第八十九話 コルト都市国家での出来事 その4
「うん、これは確かにうまい!」
「そうだな。 これは喉喉越しが良くて味も甘くなく、ほど良い苦味がいいな」
「ふん、なかなか良い仕事をしている。どこの麦だ?」
「うん! これは確かに美味しいわ!」
「……私はちょっと苦手かも」
「ゔぅ〜……羨ましい。飲んでみたい……」
確かにうまい。
この喉越しと程良い苦味がなんとも言えない。
俺たちは口々にエールについての感想を口にする。
若干、批評家と職人が混じってるけど気にしない。
ちなみにソニンはまだ大人じゃないからエールを取り上げ、代わりに果実ジュースを飲んでいる。
「はは! なかなかいけるだろ!」
男は豪快一気飲みし、さらにソニンの分だったエールを口につけ、言葉を口にする。
まぁ確かにエールがうまい事は認めよう。
うん。
それよりも……。
「え〜っと、まだあなたの名前を聞いていないのですが……」
「あっ、そうだったっけか? はは! スマン! 俺はダリウス! Bランク冒険者だ! 武器はこれだな!」
ダリウスは豪快に大きな声で笑い、そう言うと背中のバトルアックスを片手で出した。
自分の身長ほどあるバトルアックスを片手で持てるという事は相当な腕力なんだろう。
細かい基準は分からないけどBランクという事と合わせるとなかなかの実力者なんだと思う。

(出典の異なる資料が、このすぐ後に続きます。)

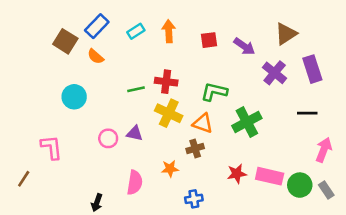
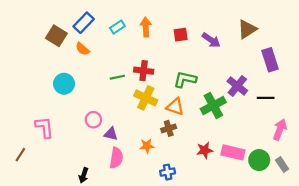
purple cross: (275, 73) -> (237, 86), moved
purple triangle: (135, 133) -> (111, 134), moved

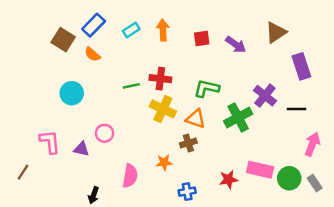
purple triangle: (111, 134) -> (81, 149), moved
red star: (205, 150) -> (228, 179), moved

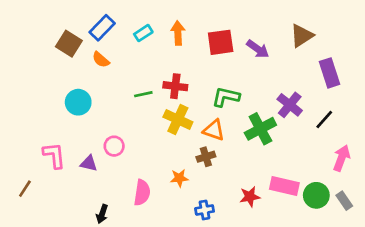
red square: (202, 38) -> (221, 42), size x1.5
black line: (297, 109) -> (324, 119), turned -48

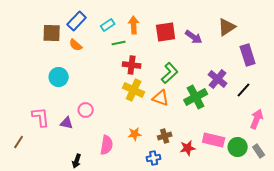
brown square: (69, 44) -> (52, 33), turned -30
green line: (143, 94) -> (119, 43), moved
green L-shape: (226, 97) -> (170, 73), turned 125
brown cross: (206, 157) -> (165, 136), moved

「で、用件はなんだ? ただ一緒に酒を飲みに来たって訳じゃないだろ?」
「へっ! 坊っちゃんは話が早いな!」
ロイ……分かってたなら最初から奢ってもらうなよ。
さては、酒を飲む為だったな?
ロイの酒好きには困ったものだ。
この先もずっと酒関係で何かに巻き込まれるようなら、対策を考えないといけない。
そんな事を考えているとダリウスさんはバトルアックスを背中にしまい、真剣な顔をしてこちらに向き直る。